I rather enjoyed the narrative for this story as well. Delano's stylistic language can get verbose in the wrong place sometimes (I can't exactly remember which issues were they but there were instances that I didn't appreciate the quality of the narrative in those because they feel too on-the-nose, description-wise) but I believe that the atmosphere and tonality of the story at hand demands Delano's kind of prose. The scenes for Fellow Traveler were gruesome with a touch of dark comedy here and there to even out the rough edges. I suppose the humor comes from the fact that John Constantine YET AGAIN finds himself in the most compromising situations and has to ONCE AGAIN withstand and survive the ordeal. 

It's funny because it's depressing as hell. We all have to find something amusing in Hellblazer, okay?
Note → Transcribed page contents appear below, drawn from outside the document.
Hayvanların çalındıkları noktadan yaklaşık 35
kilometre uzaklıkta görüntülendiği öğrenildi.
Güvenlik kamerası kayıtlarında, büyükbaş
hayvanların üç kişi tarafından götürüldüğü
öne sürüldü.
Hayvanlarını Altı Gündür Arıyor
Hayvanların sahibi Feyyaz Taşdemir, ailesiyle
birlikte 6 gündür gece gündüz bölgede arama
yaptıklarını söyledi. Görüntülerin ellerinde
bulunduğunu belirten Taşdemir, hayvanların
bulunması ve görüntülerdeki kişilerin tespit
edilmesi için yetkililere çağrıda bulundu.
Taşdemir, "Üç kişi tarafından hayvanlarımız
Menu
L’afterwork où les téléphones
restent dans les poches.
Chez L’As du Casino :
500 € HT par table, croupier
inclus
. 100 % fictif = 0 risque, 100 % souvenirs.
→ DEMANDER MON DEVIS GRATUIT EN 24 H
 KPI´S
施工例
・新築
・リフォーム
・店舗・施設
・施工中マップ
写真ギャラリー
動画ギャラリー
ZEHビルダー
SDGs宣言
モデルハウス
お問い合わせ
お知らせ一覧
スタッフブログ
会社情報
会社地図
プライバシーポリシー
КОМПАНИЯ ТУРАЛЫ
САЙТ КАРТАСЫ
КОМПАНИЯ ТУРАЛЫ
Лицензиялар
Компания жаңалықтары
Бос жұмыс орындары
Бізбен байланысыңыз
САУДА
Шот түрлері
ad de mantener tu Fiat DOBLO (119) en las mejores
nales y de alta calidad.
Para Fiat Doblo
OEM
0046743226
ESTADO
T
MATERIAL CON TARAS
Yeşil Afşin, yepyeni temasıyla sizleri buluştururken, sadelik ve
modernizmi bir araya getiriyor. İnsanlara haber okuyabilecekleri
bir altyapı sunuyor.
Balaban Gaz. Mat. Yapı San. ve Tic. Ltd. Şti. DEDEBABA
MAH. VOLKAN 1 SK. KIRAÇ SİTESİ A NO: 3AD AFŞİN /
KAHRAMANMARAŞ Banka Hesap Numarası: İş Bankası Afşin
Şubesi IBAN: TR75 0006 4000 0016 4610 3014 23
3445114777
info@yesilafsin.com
I swear to the gods that sometimes it's the only way, if not the best way, to get through most of its issues. So, for this issue, John just found himself smacked in a nightmare train while ghouls and murderers feasted on one another all around him. 

I believe that's considered a Wednesday in this man's life, Jesus bloody Christ! With the kind of chaotic cacophony that the man has to deal with in a regular basis, can we really blame him for losing his mind every now and then, chain-smoking like a chimney, or learning to be crass and harsh when it comes to his decision-making and expression of views regarding humanity and the world in general? I dare anyone to walk a mile in John Constantine's shoes and make it out intact. Seriously. 

I DARE ANY OF YOU to see and feel the things he had and come out unscathed in spite of it.

I think that my admiration and respect for John grows every issue even if, at the same time, it distresses me and makes me very uncomfortable to see him make a wrong turn or forsake a loved one. It's certainly getting hard for us readers to get on a ride horse and judge him harshly for his actions when we have no goddamn clue what it's like to experience the horrors he has to face every day and still find something generous and resilient in his spirit to bear it all. John Constantine may not be likable. 

He may not be heroic or noble. But he is nevertheless a man with admirable qualities, scarce and often hidden as they may be (because John also has a tendency to downplay these things, most probably because he is uncomfortable of the positive attention he might garner, seeing as he seems to like cultivating a loathsome persona as part of his self-preservation tactics). The bottom line is that I LOVE JOHN CONSTANTINE. He may be damaged goods but it makes him curiously functional. One has ot be equals parts of brave and crazy to do the things he does and face the things in the darkest of darkness that neither you and I can ever handle.

We got to see Mercury less in this issue for now but her role in the story proves to be promising. I certainly hope she won't be another Zed. She seems like a second chance for John to redeem himself from that earlier fuck-up.